On our website, we changed how some of the URLs are redirected. For example, going to URL https://abc.cz/car/a previously yielded 301 and the user ended up somewhere else, but the new routing means that this very same URL will yield 200. There were more similar changes like this one, but that’s not the point. The point is there was a list of URL addresses I wanted to use in my Python script that later checked this new redirection scheme. The problem is those URLs were in an Excel spreadsheet, so when copied, there were no quotes that are necessary to use in Python to enclose strings:
urls = [
https://duckduckgo.com/
https://duckduckgo.com/
https://duckduckgo.com/
https://duckduckgo.com/
https://duckduckgo.com/
https://duckduckgo.com/
https://duckduckgo.com/
https://duckduckgo.com/
https://duckduckgo.com/
https://duckduckgo.com/
https://duckduckgo.com/
https://duckduckgo.com/
https://duckduckgo.com/
https://duckduckgo.com/
https://duckduckgo.com/
https://duckduckgo.com/
https://duckduckgo.com/
https://duckduckgo.com/
https://duckduckgo.com/
https://duckduckgo.com/
https://duckduckgo.com/
https://duckduckgo.com/
https://duckduckgo.com/
https://duckduckgo.com/
https://duckduckgo.com/
https://duckduckgo.com/
https://duckduckgo.com/
https://duckduckgo.com/
https://duckduckgo.com/
https://duckduckgo.com/
https://duckduckgo.com/
https://duckduckgo.com/
]
# some other python code
This is an example, I think there were more addresses than this. So many that manually updating the Python source file and putting quotes around every URL was too tedious, if not impossible in a reasonable amount of time.
How to solve it?
It turns out the solution is fairly quick, just a oneliner in sed, or vim. Let’s have a look at both, but it really is just one solution that could be used in both because the syntax is the same in both tools.

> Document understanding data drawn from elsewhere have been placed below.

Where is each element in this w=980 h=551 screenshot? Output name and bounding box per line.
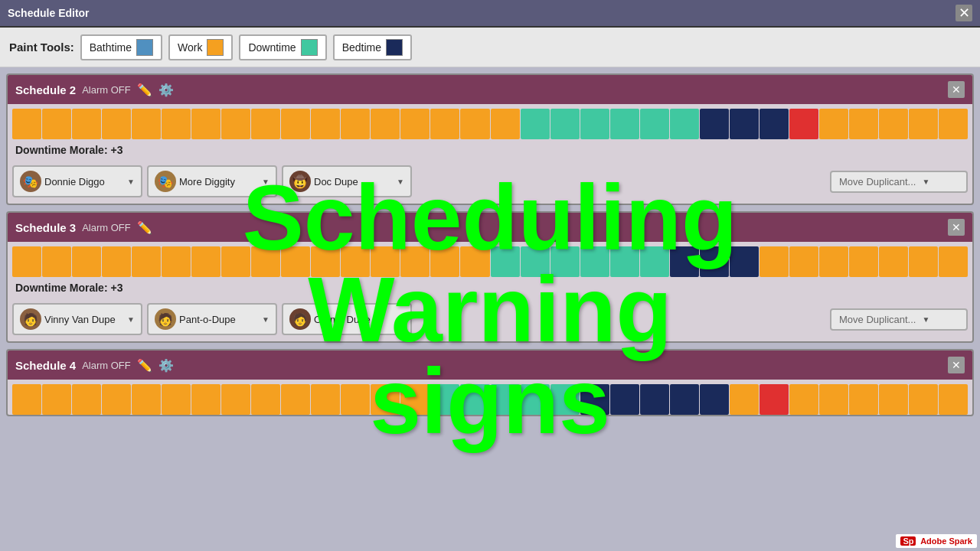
time-cell[interactable] [550, 109, 580, 139]
tool-btn-work[interactable]: Work [168, 34, 233, 60]
time-cell[interactable] [521, 384, 550, 415]
time-cell[interactable] [460, 246, 489, 277]
worker-dropdown-1-1[interactable]: 🧑Pant-o-Dupe▼ [147, 303, 277, 335]
window-close-button[interactable]: ✕ [956, 5, 972, 21]
time-cell[interactable] [191, 109, 220, 139]
time-cell[interactable] [12, 246, 41, 277]
time-cell[interactable] [849, 109, 878, 139]
worker-dropdown-1-2[interactable]: 🧑Optmu Dupe▼ [282, 303, 412, 335]
time-cell[interactable] [670, 109, 699, 139]
time-cell[interactable] [879, 384, 908, 415]
time-cell[interactable] [460, 384, 489, 415]
time-cell[interactable] [42, 384, 71, 415]
time-cell[interactable] [491, 384, 520, 415]
time-cell[interactable] [819, 109, 848, 139]
time-cell[interactable] [640, 384, 669, 415]
time-cell[interactable] [730, 109, 759, 139]
time-cell[interactable] [760, 109, 789, 139]
time-cell[interactable] [580, 246, 609, 277]
time-grid-0[interactable] [12, 109, 968, 139]
time-cell[interactable] [521, 109, 550, 139]
time-cell[interactable] [42, 246, 71, 277]
time-cell[interactable] [281, 109, 310, 139]
time-cell[interactable] [670, 246, 699, 277]
time-cell[interactable] [132, 246, 161, 277]
time-cell[interactable] [162, 109, 191, 139]
time-cell[interactable] [819, 246, 848, 277]
time-cell[interactable] [939, 109, 968, 139]
time-cell[interactable] [819, 384, 848, 415]
schedule-close-button-2[interactable]: ✕ [948, 357, 965, 373]
time-cell[interactable] [879, 246, 908, 277]
time-cell[interactable] [221, 246, 250, 277]
time-cell[interactable] [460, 109, 489, 139]
time-cell[interactable] [700, 246, 729, 277]
time-cell[interactable] [371, 246, 400, 277]
time-grid-2[interactable] [12, 384, 968, 415]
time-cell[interactable] [430, 246, 459, 277]
time-cell[interactable] [700, 109, 729, 139]
time-cell[interactable] [162, 384, 191, 415]
time-cell[interactable] [849, 246, 878, 277]
time-cell[interactable] [879, 109, 908, 139]
time-cell[interactable] [341, 246, 370, 277]
time-cell[interactable] [341, 384, 370, 415]
pencil-icon[interactable]: ✏️ [137, 220, 152, 235]
time-cell[interactable] [221, 109, 250, 139]
time-cell[interactable] [909, 109, 938, 139]
time-cell[interactable] [550, 384, 580, 415]
time-cell[interactable] [939, 246, 968, 277]
time-cell[interactable] [102, 246, 131, 277]
pencil-icon[interactable]: ✏️ [137, 358, 152, 373]
time-cell[interactable] [221, 384, 250, 415]
tool-btn-bedtime[interactable]: Bedtime [333, 34, 412, 60]
time-cell[interactable] [400, 109, 430, 139]
move-duplicant-dropdown-0[interactable]: Move Duplicant...▼ [830, 171, 968, 193]
time-cell[interactable] [72, 109, 101, 139]
time-cell[interactable] [281, 384, 310, 415]
gear-icon[interactable]: ⚙️ [158, 358, 174, 373]
time-cell[interactable] [580, 109, 609, 139]
time-cell[interactable] [162, 246, 191, 277]
time-cell[interactable] [311, 384, 340, 415]
time-cell[interactable] [72, 246, 101, 277]
time-cell[interactable] [939, 384, 968, 415]
time-cell[interactable] [789, 246, 818, 277]
time-cell[interactable] [849, 384, 878, 415]
time-cell[interactable] [400, 384, 430, 415]
tool-btn-bathtime[interactable]: Bathtime [80, 34, 162, 60]
time-cell[interactable] [580, 384, 609, 415]
pencil-icon[interactable]: ✏️ [137, 83, 152, 97]
schedule-close-button-0[interactable]: ✕ [948, 81, 965, 98]
time-cell[interactable] [132, 384, 161, 415]
time-cell[interactable] [311, 246, 340, 277]
time-cell[interactable] [12, 109, 41, 139]
time-cell[interactable] [281, 246, 310, 277]
time-cell[interactable] [132, 109, 161, 139]
time-cell[interactable] [311, 109, 340, 139]
time-cell[interactable] [42, 109, 71, 139]
time-cell[interactable] [371, 384, 400, 415]
worker-dropdown-0-2[interactable]: 🤠Doc Dupe▼ [282, 165, 412, 197]
time-cell[interactable] [521, 246, 550, 277]
time-cell[interactable] [491, 109, 520, 139]
time-cell[interactable] [430, 384, 459, 415]
worker-dropdown-0-0[interactable]: 🎭Donnie Diggo▼ [12, 165, 142, 197]
move-duplicant-dropdown-1[interactable]: Move Duplicant...▼ [830, 308, 968, 331]
time-cell[interactable] [909, 246, 938, 277]
time-cell[interactable] [670, 384, 699, 415]
schedule-close-button-1[interactable]: ✕ [948, 219, 965, 236]
tool-btn-downtime[interactable]: Downtime [239, 34, 326, 60]
time-grid-1[interactable] [12, 246, 968, 277]
time-cell[interactable] [730, 246, 759, 277]
time-cell[interactable] [610, 246, 639, 277]
time-cell[interactable] [789, 384, 818, 415]
time-cell[interactable] [789, 109, 818, 139]
time-cell[interactable] [760, 246, 789, 277]
time-cell[interactable] [191, 384, 220, 415]
worker-dropdown-0-1[interactable]: 🎭More Diggity▼ [147, 165, 277, 197]
time-cell[interactable] [400, 246, 430, 277]
time-cell[interactable] [251, 109, 280, 139]
time-cell[interactable] [12, 384, 41, 415]
time-cell[interactable] [700, 384, 729, 415]
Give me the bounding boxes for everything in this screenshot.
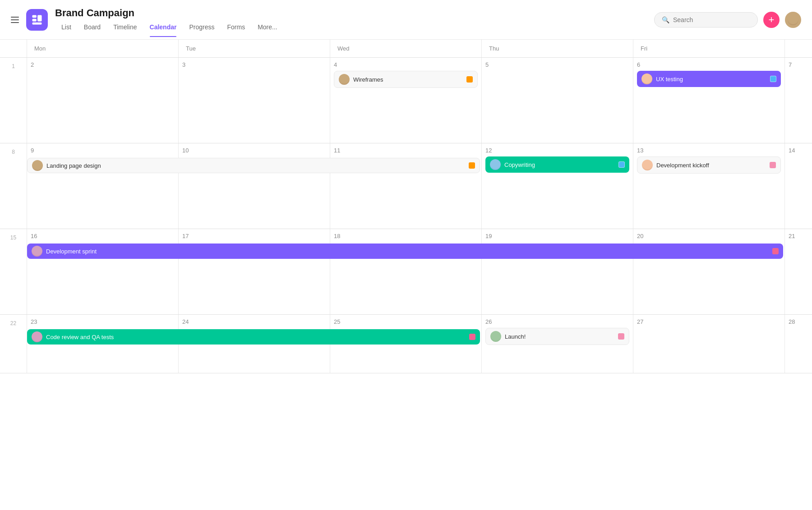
svg-rect-2: [37, 15, 42, 21]
event-launch[interactable]: Launch!: [485, 328, 629, 345]
calendar: Mon Tue Wed Thu Fri 1 2 3 4 Wireframes 5: [0, 40, 812, 373]
add-button[interactable]: +: [763, 12, 780, 28]
spanning-event-landing-page-design[interactable]: Landing page design: [27, 158, 480, 173]
day-cell-thu-19[interactable]: 19: [482, 229, 633, 314]
event-label: Launch!: [505, 333, 614, 340]
day-num: 17: [182, 233, 326, 239]
event-label: Copywriting: [504, 161, 615, 168]
day-num: 18: [334, 233, 478, 239]
day-num: 27: [637, 318, 781, 325]
day-cell-sat-7[interactable]: 7: [785, 58, 812, 143]
week-num-2: 8: [0, 143, 27, 229]
day-num: 11: [334, 147, 478, 154]
tab-timeline[interactable]: Timeline: [107, 22, 143, 32]
hamburger-menu[interactable]: [11, 17, 19, 23]
day-num: 21: [789, 233, 808, 239]
event-copywriting[interactable]: Copywriting: [485, 156, 629, 173]
day-cell-fri-6[interactable]: 6 UX testing: [633, 58, 785, 143]
avatar-face: [788, 14, 798, 25]
user-avatar[interactable]: [785, 12, 801, 28]
header-right: 🔍 +: [654, 12, 801, 28]
event-avatar: [490, 331, 501, 342]
search-input[interactable]: [673, 16, 750, 23]
day-num: 25: [334, 318, 478, 325]
search-icon: 🔍: [662, 16, 669, 23]
event-avatar: [490, 159, 501, 170]
week-num-3: 15: [0, 229, 27, 314]
tab-board[interactable]: Board: [78, 22, 107, 32]
spanning-event-development-sprint[interactable]: Development sprint: [27, 244, 783, 259]
day-cell-wed-4[interactable]: 4 Wireframes: [330, 58, 482, 143]
day-cell-fri-20[interactable]: 20: [633, 229, 785, 314]
calendar-day-headers: Mon Tue Wed Thu Fri: [0, 40, 812, 58]
app-icon: [26, 9, 48, 31]
day-num: 23: [31, 318, 175, 325]
day-cell-mon-9[interactable]: 9: [27, 143, 179, 229]
day-cell-thu-12[interactable]: 12 Copywriting: [482, 143, 633, 229]
day-cell-thu-26[interactable]: 26 Launch!: [482, 315, 633, 373]
event-label: UX testing: [656, 76, 766, 83]
day-num: 13: [637, 147, 781, 154]
day-header-sat: [785, 40, 812, 57]
week-row-2: 8 9 10 11 12 Copywriting 13 Development …: [0, 143, 812, 229]
tab-forms[interactable]: Forms: [221, 22, 252, 32]
event-label: Wireframes: [353, 76, 463, 83]
tab-list[interactable]: List: [55, 22, 78, 32]
event-ux-testing[interactable]: UX testing: [637, 71, 781, 87]
search-bar[interactable]: 🔍: [654, 12, 758, 28]
day-cell-wed-11[interactable]: 11: [330, 143, 482, 229]
tab-more[interactable]: More...: [251, 22, 284, 32]
week-num-4: 22: [0, 315, 27, 373]
day-cell-tue-10[interactable]: 10: [179, 143, 330, 229]
tab-calendar[interactable]: Calendar: [143, 22, 183, 32]
day-cell-mon-2[interactable]: 2: [27, 58, 179, 143]
day-header-wed: Wed: [330, 40, 482, 57]
day-cell-thu-5[interactable]: 5: [482, 58, 633, 143]
week-num-1: 1: [0, 58, 27, 143]
day-num: 6: [637, 61, 781, 68]
event-avatar: [642, 160, 653, 170]
event-dot: [466, 76, 473, 83]
day-cell-wed-18[interactable]: 18: [330, 229, 482, 314]
event-avatar: [641, 74, 652, 84]
event-dot: [618, 161, 625, 168]
event-label: Development kickoff: [656, 162, 766, 169]
day-num: 12: [485, 147, 629, 154]
day-num: 28: [789, 318, 808, 325]
day-cell-fri-27[interactable]: 27: [633, 315, 785, 373]
svg-rect-3: [32, 22, 42, 24]
tab-progress[interactable]: Progress: [183, 22, 221, 32]
day-cell-tue-3[interactable]: 3: [179, 58, 330, 143]
day-header-thu: Thu: [482, 40, 633, 57]
day-cell-fri-13[interactable]: 13 Development kickoff: [633, 143, 785, 229]
svg-rect-1: [32, 18, 37, 21]
day-num: 5: [485, 61, 629, 68]
day-num: 14: [789, 147, 808, 154]
day-cell-mon-16[interactable]: 16: [27, 229, 179, 314]
day-num: 20: [637, 233, 781, 239]
event-wireframes[interactable]: Wireframes: [334, 71, 478, 88]
day-cell-sat-21[interactable]: 21: [785, 229, 812, 314]
day-num: 16: [31, 233, 175, 239]
day-num: 19: [485, 233, 629, 239]
event-dot: [618, 333, 624, 340]
day-header-mon: Mon: [27, 40, 179, 57]
svg-rect-0: [32, 15, 37, 18]
week-row-1: 1 2 3 4 Wireframes 5 6 UX testing: [0, 58, 812, 143]
day-num: 10: [182, 147, 326, 154]
day-num: 2: [31, 61, 175, 68]
project-title: Brand Campaign: [55, 7, 654, 19]
event-dot: [770, 162, 776, 168]
day-num: 7: [789, 61, 808, 68]
day-num: 26: [485, 318, 629, 325]
spanning-event-code-review-and-qa-tests[interactable]: Code review and QA tests: [27, 329, 480, 345]
day-header-tue: Tue: [179, 40, 330, 57]
day-num: 3: [182, 61, 326, 68]
day-cell-tue-17[interactable]: 17: [179, 229, 330, 314]
day-cell-sat-14[interactable]: 14: [785, 143, 812, 229]
day-cell-sat-28[interactable]: 28: [785, 315, 812, 373]
project-info: Brand Campaign List Board Timeline Calen…: [55, 7, 654, 32]
event-development-kickoff[interactable]: Development kickoff: [637, 156, 781, 174]
day-header-fri: Fri: [633, 40, 785, 57]
day-num: 24: [182, 318, 326, 325]
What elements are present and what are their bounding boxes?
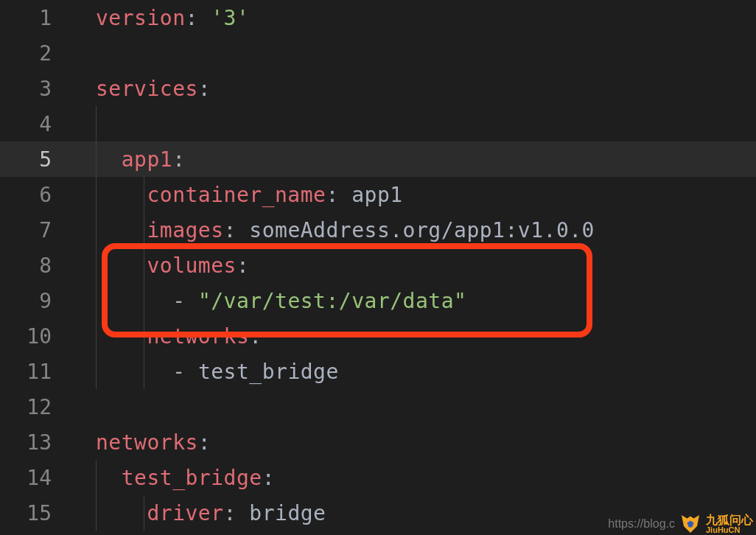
token — [96, 324, 147, 349]
code-line[interactable]: 14 test_bridge: — [0, 460, 756, 495]
token: version — [96, 6, 186, 30]
token — [96, 360, 172, 384]
code-line[interactable]: 1version: '3' — [0, 0, 756, 35]
token — [96, 466, 122, 490]
token — [96, 253, 147, 278]
code-content[interactable]: services: — [74, 71, 211, 106]
code-content[interactable]: images: someAddress.org/app1:v1.0.0 — [74, 212, 595, 248]
line-number[interactable]: 1 — [0, 6, 74, 30]
token: - — [172, 360, 198, 384]
watermark: https://blog.c 九狐问心 JiuHuCN — [608, 513, 753, 535]
token: : — [262, 466, 275, 490]
token: - — [172, 289, 198, 313]
code-content[interactable]: container_name: app1 — [74, 177, 403, 212]
token: app1 — [122, 147, 172, 172]
code-content[interactable]: - test_bridge — [74, 354, 339, 389]
token: "/var/test:/var/data" — [198, 289, 467, 313]
token — [96, 183, 147, 207]
code-content[interactable]: test_bridge: — [74, 460, 275, 495]
code-content[interactable] — [74, 35, 96, 71]
token: : — [237, 253, 249, 278]
code-line[interactable]: 7 images: someAddress.org/app1:v1.0.0 — [0, 212, 756, 248]
token: test_bridge — [198, 360, 339, 384]
token: volumes — [147, 253, 237, 278]
line-number[interactable]: 3 — [0, 77, 74, 101]
line-number[interactable]: 2 — [0, 41, 74, 66]
token — [96, 218, 147, 242]
watermark-text: 九狐问心 JiuHuCN — [706, 514, 753, 534]
code-content[interactable] — [74, 389, 96, 424]
watermark-en: JiuHuCN — [706, 526, 753, 534]
code-content[interactable]: version: '3' — [74, 0, 249, 35]
code-line[interactable]: 10 networks: — [0, 318, 756, 354]
code-editor[interactable]: 1version: '3'23services:45 app1:6 contai… — [0, 0, 756, 535]
token: app1 — [351, 183, 402, 207]
code-line[interactable]: 12 — [0, 389, 756, 424]
code-content[interactable] — [74, 106, 96, 141]
token: someAddress.org/app1:v1.0.0 — [249, 218, 595, 242]
code-line[interactable]: 8 volumes: — [0, 248, 756, 283]
code-content[interactable]: networks: — [74, 424, 211, 460]
token: '3' — [211, 6, 249, 30]
token: driver — [147, 501, 223, 525]
line-number[interactable]: 8 — [0, 253, 74, 278]
token: networks — [96, 430, 198, 455]
fox-icon — [679, 513, 701, 535]
token: : — [198, 77, 211, 101]
line-number[interactable]: 4 — [0, 112, 74, 136]
token: images — [147, 218, 223, 242]
code-content[interactable]: - "/var/test:/var/data" — [74, 283, 466, 318]
code-content[interactable]: networks: — [74, 318, 262, 354]
token: services — [96, 77, 198, 101]
code-line[interactable]: 2 — [0, 35, 756, 71]
code-line[interactable]: 4 — [0, 106, 756, 141]
line-number[interactable]: 15 — [0, 501, 74, 525]
token: : — [186, 6, 211, 30]
line-number[interactable]: 12 — [0, 395, 74, 419]
token: networks — [147, 324, 249, 349]
code-content[interactable]: app1: — [74, 141, 186, 177]
token: : — [224, 218, 250, 242]
code-line[interactable]: 13networks: — [0, 424, 756, 460]
line-number[interactable]: 14 — [0, 466, 74, 490]
line-number[interactable]: 9 — [0, 289, 74, 313]
indent-guide — [96, 106, 97, 141]
token — [96, 289, 172, 313]
line-number[interactable]: 13 — [0, 430, 74, 455]
code-line[interactable]: 3services: — [0, 71, 756, 106]
token: : — [172, 147, 185, 172]
token — [96, 147, 122, 172]
token: : — [326, 183, 351, 207]
line-number[interactable]: 7 — [0, 218, 74, 242]
code-line[interactable]: 5 app1: — [0, 141, 756, 177]
code-content[interactable]: volumes: — [74, 248, 249, 283]
token: : — [198, 430, 211, 455]
token: : — [224, 501, 250, 525]
line-number[interactable]: 6 — [0, 183, 74, 207]
token — [96, 501, 147, 525]
line-number[interactable]: 10 — [0, 324, 74, 349]
code-line[interactable]: 6 container_name: app1 — [0, 177, 756, 212]
token: : — [249, 324, 262, 349]
code-line[interactable]: 9 - "/var/test:/var/data" — [0, 283, 756, 318]
line-number[interactable]: 5 — [0, 147, 74, 172]
token: container_name — [147, 183, 326, 207]
line-number[interactable]: 11 — [0, 360, 74, 384]
watermark-url: https://blog.c — [608, 517, 675, 531]
code-content[interactable]: driver: bridge — [74, 495, 326, 531]
token: bridge — [249, 501, 326, 525]
watermark-cn: 九狐问心 — [706, 514, 753, 526]
code-line[interactable]: 11 - test_bridge — [0, 354, 756, 389]
token: test_bridge — [122, 466, 262, 490]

When I open the file in vim, I see this:
I see line numbers on the left, I will use that as addresses and type the following two commands:
:3,34s/https/"https/ | 3,34s/$/",/
After confirmation, the file looks like this:
It is a valid Python source file now, so I can continue with my checking task.
Similarly, I can use stream editor (sed):
$ sed '3,34s/https/"https/;3,34s/$/",/' file.py
urls = [
"https://duckduckgo.com/",
"https://duckduckgo.com/",
"https://duckduckgo.com/",
"https://duckduckgo.com/",
"https://duckduckgo.com/",
"https://duckduckgo.com/",
"https://duckduckgo.com/",
"https://duckduckgo.com/",
"https://duckduckgo.com/",
"https://duckduckgo.com/",
"https://duckduckgo.com/",
"https://duckduckgo.com/",
"https://duckduckgo.com/",
"https://duckduckgo.com/",
"https://duckduckgo.com/",
"https://duckduckgo.com/",
"https://duckduckgo.com/",
"https://duckduckgo.com/",
"https://duckduckgo.com/",
"https://duckduckgo.com/",
"https://duckduckgo.com/",
"https://duckduckgo.com/",
"https://duckduckgo.com/",
"https://duckduckgo.com/",
"https://duckduckgo.com/",
"https://duckduckgo.com/",
"https://duckduckgo.com/",
"https://duckduckgo.com/",
"https://duckduckgo.com/",
"https://duckduckgo.com/",
"https://duckduckgo.com/",
"https://duckduckgo.com/",
]
# some other python code
Done in a split second.
I usually use Visual Studio Code (or one of its free clones) for any code I write, but I have no idea how to make such changes in it this fast. Perhaps there is some extension I can use. Knowing some basic tools for text processing really is something that comes in handy in such situations. It can saves minutes, if not hours, over a long period of time.